This seems to be one of the most popular questions faced by statisticians, and one that, although may seem simple, always requires additional information. Let's say we are designing a study to investigate if there is a statistically significant difference between the average performance of two populations, like the average mpg of two types of cars, or the average DC resistance of two cable designs. In this two-sample test of significance scenario the sample size calculation depends on four "ingredients":
1. The smallest difference between the two averages that we want to be able to detect
2. The estimate of the standard deviation of the two populations
3. The probability of declaring that there is a difference when there is none
4. The probability of detecting a difference when the difference exists
The third ingredient is known as the significance level of the test, and is the probability of making a Type I error; i.e., declaring that there is a difference between the populations when there is none. The value of the significance level (Alpha) is usually taken as 5%. It was
Sir Ronald Fisher, one of the founding fathers of modern statistics, who suggested the value of 0.05 (1 in 20)

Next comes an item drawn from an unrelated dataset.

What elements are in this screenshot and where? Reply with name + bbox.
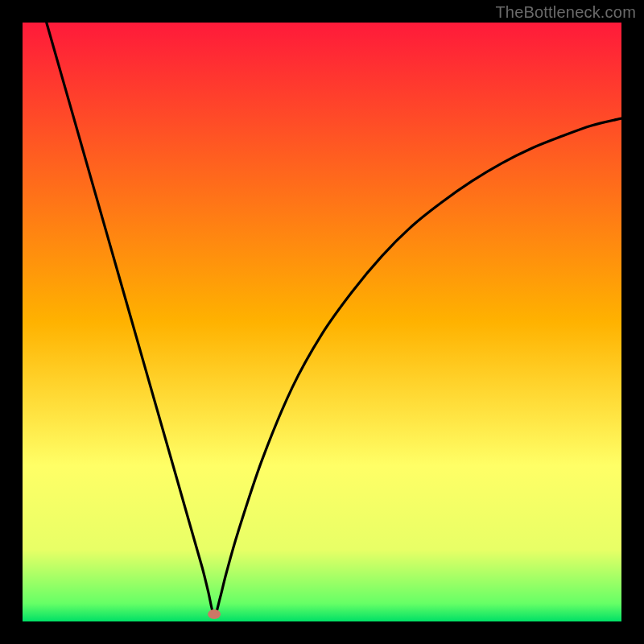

as a limit in judging whether a deviation ought to be considered significant or not.
However, I do not believe Fisher intended 5% to become the default value in tests of significance. Notice what he wrote in his 1956 book Statistical Methods and Scientific Inference.
No scientific worker has a fixed level of significance from year to year, and in all circumstances, he rejects hypothesis; he rather gives his mind to each particular case in the light of his evidence of ideas. (3rd edition, Page 41)
The last ingredient reflects the ability of the test to detect a difference when it exists; i.e. its power. We want our studies to have good power, a suggested value is 80%. But be careful, the more power you want the more samples you are going to need. In a future post I will show you how a Sample Size vs. Power plot is a great tool to evaluate how many samples are needed to achieve certain power.
The research hypothesis under consideration should drive the sample size calculations. Let's say that we want to see if there is a difference in the the average DC resistance performance of two cable designs. Given that the standard deviation for these cable designs is about 0.5 Ohm, the question of "how many samples do we need?" now becomes:
how many samples do we need to be able to detect a difference of at least 1 Ohm between the two cable designs, with a significance level of 5% and a power of 80%.
In JMP it is very easy to calculate sample sizes as a function of the four ingredients described above. From the DOE menu select Sample Size and Power, and then the type of significance test to be performed. The figure below shows the Sample Size and Power dialog window for the DC resistance two-sample test of significance. Note that by default JMP populates Alpha, the significance level of the test, with 0.05. The highlighted values are the required inputs and the "Sample Size" the total required sample size for the study.
The results indicate that we need about 11 samples, or 6 per cable design, to be able to detect a difference of at least 1 Ohm between the two cable designs.
Next time you ask yourself, or your local statistician, how many samples are needed, remember that additional information is required, and that the calculations only tell you how many samples you need but not how and where to take the samples, the sampling scheme (more about sampling schemes on a future post).